Leoluca Orlando, anni 71 (ancora per poco), di Palermo è il sindaco per antonomasia. Sembrava una stella cadente già nel 1990 quando la Dc mise fine alla sua prima sindacatura. Ventinove anni fa. E 29 più 71 fa 100, numero che i suoi detrattori oggi rievocano per auguragli il congedo definitivo. Rabbrividiscano essi, perché Leoluca Orlando forse  è stato il miglior sindaco di Palermo, se si fa la media degli oltre 20 anni di regno, non fosse altro perché le epoche del suo governo sono coincise con periodi perlomeno problematici. Certamente orribile il clima del primo mandato dell’elezione diretta, quello cominciato nel 1993, nella stagione immediatamente successiva alle stragi di Capaci e via D’Amelio.

SA SCEGLIERE I NEMICI

Ma anche il suo debutto non fu semplice, la sua appartenenza alla corrente mattarelliana faceva storcere il muso ai maggiorenti democristiani che per lo più rispondevano ancora a Salvo Lima e Vito Ciancimino. E il suo ostracismo al Psi rompeva anche gli equilibri del pentapartito consolidato a Roma. Ma Orlando una cosa l’ha appresa da subito: in politica vinci se scegli bene il nemico. E Lima e i socialisti furono le sue prede designate.

SCIASCIA E FALCONE

Poi fu la volta di Leonardo Sciascia, al tempo dei cosiddetti professionisti dell’antimafia e di Giovanni Falcone, accusato di tenere chiusi nel cassetto i segreti del cosiddetto terzo livello colluso con la mafia (cioè i politici siciliani). Perché più di rango erano e più la contrapposizione garantiva visibilità. Oggi deve accontentarsi di quello che passa il Governo nel vero senso della parola, cioè Matteo Salvini. Di assist gliene arrivano in quantità, ma i colpi ad effetto servono più per la platea che per il risultato.

LA POLEMICA CON ALAIMO

La polemica con Roberto Alajmo, nella giornata conclusiva di Marina di libri, è la testimonianza di un fiuto in ribasso. Aggressione immotivata, scorie di un evidente rancore. Ha detto del vero, usando peraltro una metafora degna dei suoi giorni migliori, ma l’applauso non è scattato. Brutto, bruttissimo segnale, se persino tra i suoi fedelissimi nessuno è venuto allo scoperto nell’inutile crociata contro l’ex direttore del Teatro Biondo.

APPLAUSI ALL’EX DIRETTORE

Che al contrario ha fatto un figurone e si è meritato una intera pagina di Repubblica, proprio il giornale che aveva organizzato il dibattito tra Orlando e Franco Maresco, durante il quale il sindaco ha gettato un po’ di acido sul ritratto del giornalista da lui stesso designato alla guida del teatro stabile palermitano. Alajmo è uno dalla battuta meno fulminante, diciamo a lento rilascio, ma ha i tempi teatrali. E ha strappato l’applauso che conta, quello che precede la chiusura del sipario.

CALA IL SIPARIO?

Perché, direte voi, il sipario s’è già chiuso? Non mancano ancora 30 mesi alla fine del mandato? Verissimo, trattenete le lacrime, ma un veloce ripasso di storia ci porta dritti dritti alla conclusione che il tempo orlandiano possa dirsi consumato. Come già nel 2000, all’epoca delle sue dimissioni anticipate, non ha una coalizione attorno in grado di raccoglierne l’eredità. E la nomina di Fabio Giambrone a vice sindaco dimostra qual è la sua reale intenzione.

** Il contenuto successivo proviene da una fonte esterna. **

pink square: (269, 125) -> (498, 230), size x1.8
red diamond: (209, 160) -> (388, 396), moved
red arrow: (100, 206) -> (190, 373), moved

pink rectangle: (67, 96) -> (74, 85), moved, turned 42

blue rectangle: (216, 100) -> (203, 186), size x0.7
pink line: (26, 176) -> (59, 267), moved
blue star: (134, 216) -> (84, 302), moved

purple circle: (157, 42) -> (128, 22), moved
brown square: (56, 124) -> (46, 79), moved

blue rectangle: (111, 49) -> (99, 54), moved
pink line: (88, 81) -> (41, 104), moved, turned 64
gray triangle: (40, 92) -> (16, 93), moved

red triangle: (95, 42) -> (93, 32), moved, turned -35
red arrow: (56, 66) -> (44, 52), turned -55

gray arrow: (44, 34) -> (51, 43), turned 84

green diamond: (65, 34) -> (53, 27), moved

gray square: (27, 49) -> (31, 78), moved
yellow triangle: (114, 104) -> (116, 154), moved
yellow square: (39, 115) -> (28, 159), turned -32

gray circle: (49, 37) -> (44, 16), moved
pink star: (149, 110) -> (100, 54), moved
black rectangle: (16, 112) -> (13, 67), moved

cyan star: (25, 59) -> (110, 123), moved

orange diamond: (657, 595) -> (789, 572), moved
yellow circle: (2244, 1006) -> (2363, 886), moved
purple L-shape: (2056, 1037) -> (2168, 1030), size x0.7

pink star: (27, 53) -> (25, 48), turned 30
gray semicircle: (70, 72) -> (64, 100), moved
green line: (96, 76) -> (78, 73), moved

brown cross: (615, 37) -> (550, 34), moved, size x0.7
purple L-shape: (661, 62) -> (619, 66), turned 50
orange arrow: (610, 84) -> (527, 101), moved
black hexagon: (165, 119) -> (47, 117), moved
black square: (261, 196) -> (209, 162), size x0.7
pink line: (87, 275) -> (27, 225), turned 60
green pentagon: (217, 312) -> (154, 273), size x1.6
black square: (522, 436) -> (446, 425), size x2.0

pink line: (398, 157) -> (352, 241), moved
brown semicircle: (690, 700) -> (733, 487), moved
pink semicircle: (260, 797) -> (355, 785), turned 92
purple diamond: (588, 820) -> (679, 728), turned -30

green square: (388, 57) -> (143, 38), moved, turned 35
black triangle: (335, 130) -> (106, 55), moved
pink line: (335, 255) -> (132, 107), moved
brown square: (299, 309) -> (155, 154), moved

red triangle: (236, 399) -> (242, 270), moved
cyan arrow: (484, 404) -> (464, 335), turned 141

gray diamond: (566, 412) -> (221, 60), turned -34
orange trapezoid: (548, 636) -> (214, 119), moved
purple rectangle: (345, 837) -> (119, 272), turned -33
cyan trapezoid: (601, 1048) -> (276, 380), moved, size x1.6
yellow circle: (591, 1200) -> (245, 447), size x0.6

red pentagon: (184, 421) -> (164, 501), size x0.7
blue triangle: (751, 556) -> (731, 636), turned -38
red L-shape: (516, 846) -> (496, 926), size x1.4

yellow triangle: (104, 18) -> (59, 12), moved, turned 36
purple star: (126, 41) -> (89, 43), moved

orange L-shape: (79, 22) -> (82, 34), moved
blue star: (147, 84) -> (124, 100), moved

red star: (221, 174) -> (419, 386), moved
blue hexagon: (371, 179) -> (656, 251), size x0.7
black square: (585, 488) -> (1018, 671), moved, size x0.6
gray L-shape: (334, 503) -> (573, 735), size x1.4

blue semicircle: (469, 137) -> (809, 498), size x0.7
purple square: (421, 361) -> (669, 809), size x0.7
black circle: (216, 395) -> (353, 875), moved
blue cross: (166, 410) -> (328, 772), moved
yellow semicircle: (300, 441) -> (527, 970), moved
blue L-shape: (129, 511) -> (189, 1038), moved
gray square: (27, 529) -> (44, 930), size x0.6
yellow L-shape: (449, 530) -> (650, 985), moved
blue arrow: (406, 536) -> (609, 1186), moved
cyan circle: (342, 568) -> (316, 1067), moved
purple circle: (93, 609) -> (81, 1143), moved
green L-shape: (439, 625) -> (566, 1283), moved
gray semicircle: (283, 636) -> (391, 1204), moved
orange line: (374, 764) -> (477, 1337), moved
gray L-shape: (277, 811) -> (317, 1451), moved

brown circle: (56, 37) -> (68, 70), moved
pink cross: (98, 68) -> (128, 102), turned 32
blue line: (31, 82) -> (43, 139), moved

LA SCELTA DI FABIO GIAMBRONE

Giambrone è figlio, scudiero, interprete fedele della linea, è il naturale prolungamento più che un braccio destro, ma non rappresenta alcun valore aggiunto, al contrario del fratello maggiore FrancescoSovrintendente di un Teatro Massimo che non sbaglia un colpo -, che raccoglie consenso anche in quel campo culturale da tempo critico con il sindaco (con le dovute eccezioni di chi raccatta incarichi). Ma Leolook, instancabile narratore di una Palermo felicissima ai più invisibile, ha scelto Fabio, imporrà Fabio e proverà con Fabio a fare il suo ultimo miracolo.

LA CORTE ADORA IL DELFINO

Mancano più di 2 anni, ma le prove tecniche sono già cominciate. La provocazione del manto stradale dell’isola pedonale di Mondello ispirato a Mondrian è stata gestita da Giambrone jr in perfetto stile orlandiano: tutto azzardo e tirare dritto. La corte del re adora il delfino che già da tempo si occupa degli affari interni più spinosi. Fosse dipeso da lui sarebbe rimasto alla Gesap, ma al grande capo non si può mai dire di no. Male che vada avrà tanto da raccontare ai nipoti.